● **Brief**
The first line of the entries through the line bearing "after year. Whether": copy these lines exactly and return nothing else.

(Records drawn from a dataset)

········

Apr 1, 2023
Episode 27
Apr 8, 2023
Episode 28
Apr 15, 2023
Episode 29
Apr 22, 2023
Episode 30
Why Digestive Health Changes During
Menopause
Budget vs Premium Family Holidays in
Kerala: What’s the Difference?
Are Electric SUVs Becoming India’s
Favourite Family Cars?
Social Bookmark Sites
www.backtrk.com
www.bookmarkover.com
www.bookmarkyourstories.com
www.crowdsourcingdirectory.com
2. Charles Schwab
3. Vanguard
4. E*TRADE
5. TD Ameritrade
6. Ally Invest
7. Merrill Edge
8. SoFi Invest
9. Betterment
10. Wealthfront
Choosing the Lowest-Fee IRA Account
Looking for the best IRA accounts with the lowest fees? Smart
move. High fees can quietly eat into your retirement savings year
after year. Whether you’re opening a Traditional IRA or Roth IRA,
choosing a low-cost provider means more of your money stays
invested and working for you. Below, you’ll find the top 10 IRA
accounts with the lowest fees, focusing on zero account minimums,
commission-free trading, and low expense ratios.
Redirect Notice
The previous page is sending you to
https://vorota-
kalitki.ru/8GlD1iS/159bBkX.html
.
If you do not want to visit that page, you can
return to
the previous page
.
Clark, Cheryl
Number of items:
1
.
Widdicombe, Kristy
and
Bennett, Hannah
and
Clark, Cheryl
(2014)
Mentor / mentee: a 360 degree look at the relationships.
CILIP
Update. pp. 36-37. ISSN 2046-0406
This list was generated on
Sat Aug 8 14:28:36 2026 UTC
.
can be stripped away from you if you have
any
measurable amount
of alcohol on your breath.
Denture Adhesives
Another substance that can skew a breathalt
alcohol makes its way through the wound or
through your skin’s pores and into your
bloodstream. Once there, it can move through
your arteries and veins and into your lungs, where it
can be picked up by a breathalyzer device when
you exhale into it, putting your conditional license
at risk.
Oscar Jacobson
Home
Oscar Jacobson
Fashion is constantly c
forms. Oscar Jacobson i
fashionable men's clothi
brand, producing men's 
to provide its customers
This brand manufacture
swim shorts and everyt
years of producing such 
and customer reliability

········

● **The answer**
Apr 1, 2023
Episode 27
Apr 8, 2023
Episode 28
Apr 15, 2023
Episode 29
Apr 22, 2023
Episode 30
Why Digestive Health Changes During
Menopause
Budget vs Premium Family Holidays in
Kerala: What’s the Difference?
Are Electric SUVs Becoming India’s
Favourite Family Cars?
Social Bookmark Sites
www.backtrk.com
www.bookmarkover.com
www.bookmarkyourstories.com
www.crowdsourcingdirectory.com
2. Charles Schwab
3. Vanguard
4. E*TRADE
5. TD Ameritrade
6. Ally Invest
7. Merrill Edge
8. SoFi Invest
9. Betterment
10. Wealthfront
Choosing the Lowest-Fee IRA Account
Looking for the best IRA accounts with the lowest fees? Smart
move. High fees can quietly eat into your retirement savings year
after year. Whether you’re opening a Traditional IRA or Roth IRA,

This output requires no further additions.